Hahaha,now that would be funny!! :lol2:


----------



## Gentoo (Jul 6, 2010)

hullreptilelover said:


> yup, we got one of these letters too... accompanied by some horrific pictures...


That's disgusting. I had a major problem with seeing suffering animals before my breakdown. I hate it when images like that are forced onto people. Not everyone can cope well with it.


----------



## Twiglet (May 6, 2009)

Gentoo said:


> That's disgusting. I had a major problem with seeing suffering animals before my breakdown. I hate it when images like that are forced onto people. Not everyone can cope well with it.


Typical PETA, ultimate shock value. 
Do they really think that serious keepers are going to be taken in by their propaganda and lies? It's actually painful to try and think they way they do. 

When I was a kid, I did a school project on animal rights and the people trying to up hold them. I went into the project very much pro the likes of PETA. I came out of it aghast and extremely upset by the research I'd done. 
Such groups do not have the interest of the animals at heart, waste vast sums of the donated money they recieve on lies and BullS***.

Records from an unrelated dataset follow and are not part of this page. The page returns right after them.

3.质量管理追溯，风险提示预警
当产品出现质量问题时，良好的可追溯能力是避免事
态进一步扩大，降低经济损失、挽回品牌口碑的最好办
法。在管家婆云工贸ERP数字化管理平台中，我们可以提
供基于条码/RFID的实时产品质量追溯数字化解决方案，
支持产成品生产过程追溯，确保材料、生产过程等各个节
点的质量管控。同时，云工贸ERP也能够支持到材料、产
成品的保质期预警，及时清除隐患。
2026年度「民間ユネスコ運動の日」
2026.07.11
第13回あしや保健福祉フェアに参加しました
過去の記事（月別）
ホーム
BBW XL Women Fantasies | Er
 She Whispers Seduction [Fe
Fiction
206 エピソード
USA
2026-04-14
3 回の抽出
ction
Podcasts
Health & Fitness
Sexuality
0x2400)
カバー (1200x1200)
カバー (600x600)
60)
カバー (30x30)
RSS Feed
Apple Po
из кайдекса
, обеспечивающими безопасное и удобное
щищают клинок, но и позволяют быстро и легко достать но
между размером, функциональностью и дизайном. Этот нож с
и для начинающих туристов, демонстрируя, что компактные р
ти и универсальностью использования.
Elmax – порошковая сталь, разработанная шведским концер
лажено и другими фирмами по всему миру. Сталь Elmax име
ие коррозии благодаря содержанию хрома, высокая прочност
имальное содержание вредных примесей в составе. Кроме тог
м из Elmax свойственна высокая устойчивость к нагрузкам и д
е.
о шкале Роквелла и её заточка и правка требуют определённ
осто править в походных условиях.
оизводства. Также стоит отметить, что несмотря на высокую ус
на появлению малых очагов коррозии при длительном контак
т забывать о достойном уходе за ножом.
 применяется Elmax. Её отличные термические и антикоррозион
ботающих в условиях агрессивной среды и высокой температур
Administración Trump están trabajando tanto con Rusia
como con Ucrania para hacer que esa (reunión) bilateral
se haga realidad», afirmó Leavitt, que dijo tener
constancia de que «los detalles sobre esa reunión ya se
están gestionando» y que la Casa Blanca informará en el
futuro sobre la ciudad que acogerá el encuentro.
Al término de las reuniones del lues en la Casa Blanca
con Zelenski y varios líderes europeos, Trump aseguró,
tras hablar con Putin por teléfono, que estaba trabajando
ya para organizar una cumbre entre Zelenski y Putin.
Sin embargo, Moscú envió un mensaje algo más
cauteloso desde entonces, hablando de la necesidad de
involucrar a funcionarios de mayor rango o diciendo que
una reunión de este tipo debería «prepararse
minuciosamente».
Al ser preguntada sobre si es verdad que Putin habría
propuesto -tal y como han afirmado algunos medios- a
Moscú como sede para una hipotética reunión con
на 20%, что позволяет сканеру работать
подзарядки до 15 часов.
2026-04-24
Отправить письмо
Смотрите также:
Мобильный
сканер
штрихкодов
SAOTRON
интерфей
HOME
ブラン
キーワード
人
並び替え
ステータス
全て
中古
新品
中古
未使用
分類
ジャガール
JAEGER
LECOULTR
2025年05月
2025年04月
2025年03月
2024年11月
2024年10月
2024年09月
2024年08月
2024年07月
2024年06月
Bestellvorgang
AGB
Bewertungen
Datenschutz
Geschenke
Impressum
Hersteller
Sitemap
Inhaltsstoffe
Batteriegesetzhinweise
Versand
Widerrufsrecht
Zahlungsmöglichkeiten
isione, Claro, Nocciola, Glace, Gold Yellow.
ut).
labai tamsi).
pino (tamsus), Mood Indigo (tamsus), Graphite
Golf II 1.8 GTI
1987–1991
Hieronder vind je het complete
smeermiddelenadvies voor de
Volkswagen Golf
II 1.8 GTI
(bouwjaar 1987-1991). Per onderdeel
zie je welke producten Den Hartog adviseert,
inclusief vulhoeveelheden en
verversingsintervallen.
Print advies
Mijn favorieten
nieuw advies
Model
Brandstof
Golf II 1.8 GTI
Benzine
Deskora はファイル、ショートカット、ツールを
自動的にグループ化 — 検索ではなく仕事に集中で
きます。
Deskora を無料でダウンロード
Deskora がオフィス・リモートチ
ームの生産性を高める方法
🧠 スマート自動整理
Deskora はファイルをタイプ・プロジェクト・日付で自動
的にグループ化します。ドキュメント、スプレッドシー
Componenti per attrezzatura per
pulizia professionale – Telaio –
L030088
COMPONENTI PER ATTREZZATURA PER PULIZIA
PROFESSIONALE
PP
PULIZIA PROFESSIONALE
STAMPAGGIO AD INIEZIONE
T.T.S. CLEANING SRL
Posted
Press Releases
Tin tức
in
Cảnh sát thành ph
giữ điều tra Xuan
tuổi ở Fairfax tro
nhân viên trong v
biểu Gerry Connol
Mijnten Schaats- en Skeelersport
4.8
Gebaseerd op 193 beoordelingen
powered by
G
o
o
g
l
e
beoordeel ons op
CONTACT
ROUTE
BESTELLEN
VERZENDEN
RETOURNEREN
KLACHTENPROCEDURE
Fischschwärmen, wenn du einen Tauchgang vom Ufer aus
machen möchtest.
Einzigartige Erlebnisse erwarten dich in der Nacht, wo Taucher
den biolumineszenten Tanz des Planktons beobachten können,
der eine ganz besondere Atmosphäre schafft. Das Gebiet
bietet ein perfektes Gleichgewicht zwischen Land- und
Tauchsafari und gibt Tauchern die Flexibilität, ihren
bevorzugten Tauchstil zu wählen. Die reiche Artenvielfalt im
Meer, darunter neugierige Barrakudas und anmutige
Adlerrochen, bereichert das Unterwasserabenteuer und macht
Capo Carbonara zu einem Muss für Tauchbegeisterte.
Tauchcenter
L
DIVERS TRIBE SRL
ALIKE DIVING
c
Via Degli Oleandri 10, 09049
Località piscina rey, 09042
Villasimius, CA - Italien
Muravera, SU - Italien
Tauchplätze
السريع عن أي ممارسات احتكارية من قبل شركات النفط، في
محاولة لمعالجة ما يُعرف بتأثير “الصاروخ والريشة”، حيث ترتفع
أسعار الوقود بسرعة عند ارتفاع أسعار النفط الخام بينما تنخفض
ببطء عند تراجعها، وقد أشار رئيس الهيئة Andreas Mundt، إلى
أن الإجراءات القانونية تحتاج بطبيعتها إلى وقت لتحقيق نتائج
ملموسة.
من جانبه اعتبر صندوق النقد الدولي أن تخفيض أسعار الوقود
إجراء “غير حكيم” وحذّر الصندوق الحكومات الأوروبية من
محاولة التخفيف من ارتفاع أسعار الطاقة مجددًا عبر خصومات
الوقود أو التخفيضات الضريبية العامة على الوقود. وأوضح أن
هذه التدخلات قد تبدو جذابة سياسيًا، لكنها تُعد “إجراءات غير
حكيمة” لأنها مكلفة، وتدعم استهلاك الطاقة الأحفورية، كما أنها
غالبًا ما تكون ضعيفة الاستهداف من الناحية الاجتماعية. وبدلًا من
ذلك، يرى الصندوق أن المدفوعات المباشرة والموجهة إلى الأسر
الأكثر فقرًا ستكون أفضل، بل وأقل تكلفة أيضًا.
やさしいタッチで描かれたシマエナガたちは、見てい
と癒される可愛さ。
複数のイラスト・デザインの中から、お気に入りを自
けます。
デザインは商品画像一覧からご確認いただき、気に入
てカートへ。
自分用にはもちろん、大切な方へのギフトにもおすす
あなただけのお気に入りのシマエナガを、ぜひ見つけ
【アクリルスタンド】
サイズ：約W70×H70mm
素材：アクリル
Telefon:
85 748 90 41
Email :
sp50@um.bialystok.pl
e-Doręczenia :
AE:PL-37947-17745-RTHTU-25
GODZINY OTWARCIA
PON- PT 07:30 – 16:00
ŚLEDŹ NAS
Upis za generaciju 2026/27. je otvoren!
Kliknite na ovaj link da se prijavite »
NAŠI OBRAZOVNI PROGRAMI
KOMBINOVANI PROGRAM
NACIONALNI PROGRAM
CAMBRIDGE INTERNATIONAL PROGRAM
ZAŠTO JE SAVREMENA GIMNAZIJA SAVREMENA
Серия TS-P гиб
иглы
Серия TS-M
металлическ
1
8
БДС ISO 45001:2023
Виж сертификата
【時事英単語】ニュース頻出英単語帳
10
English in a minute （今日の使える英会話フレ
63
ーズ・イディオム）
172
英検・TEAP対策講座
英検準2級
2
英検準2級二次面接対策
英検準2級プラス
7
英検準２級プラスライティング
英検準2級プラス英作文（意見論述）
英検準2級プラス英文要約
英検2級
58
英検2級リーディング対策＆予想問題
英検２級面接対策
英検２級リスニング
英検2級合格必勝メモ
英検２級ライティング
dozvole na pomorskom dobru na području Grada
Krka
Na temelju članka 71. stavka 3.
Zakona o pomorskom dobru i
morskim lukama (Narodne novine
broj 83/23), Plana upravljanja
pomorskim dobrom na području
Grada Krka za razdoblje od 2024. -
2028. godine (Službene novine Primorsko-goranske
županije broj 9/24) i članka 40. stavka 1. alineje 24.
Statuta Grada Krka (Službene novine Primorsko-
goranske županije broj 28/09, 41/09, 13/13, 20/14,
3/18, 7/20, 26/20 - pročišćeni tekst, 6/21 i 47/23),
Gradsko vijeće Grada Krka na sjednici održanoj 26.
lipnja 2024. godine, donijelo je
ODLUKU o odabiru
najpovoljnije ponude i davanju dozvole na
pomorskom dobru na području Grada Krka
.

I now always tell people this:

I don't believe in animal rights. I believe in animal welfare.


----------



## adamntitch (Jun 17, 2007)

do they not think what would happen to all the animals if it was banned to keep them


----------



## Guest (Sep 15, 2010)

sambridge15 said:


> mail them back a steak that should put a smile on there faces :lol2:


We as a forum should all post them 1 piece of meat every week each until they ditch this ridiculous campaign. Think of the lives they'll save...


----------



## marcusjelly (Aug 25, 2010)

thats a nice way to say threaten you mate.
someone needs to put these people in cages:2thumb:





LFBP-NEIL said:


> Hands up who also got a Peta Letter Today!
> 
> Received a very nice letter from peta urging me to reconsider selling exotic animals..
> 
> Nice to know i am on their database!


----------



## maddragon29 (Oct 16, 2008)

adamntitch said:


> do they not think what would happen to all the animals if it was banned to keep them


They'd have them killed... like 98% of the animals they take in.


----------



## vogelport (Feb 4, 2008)

News - Lady Gaga: I Meant "No Disrespect" Wearing Meat Dress to VMAs - Style & Beauty - UsMagazine.com

Oh dear :/


----------



## cat001 (Mar 4, 2008)

When I was in South Africa the people that ran the Nature reserves slagged off animal rights groups down to the ground, people i've met that genuinly have an interest in animals don't like lying scummy organisations like PETA that know absoltely NOTHING about animals and just view them as little people.


----------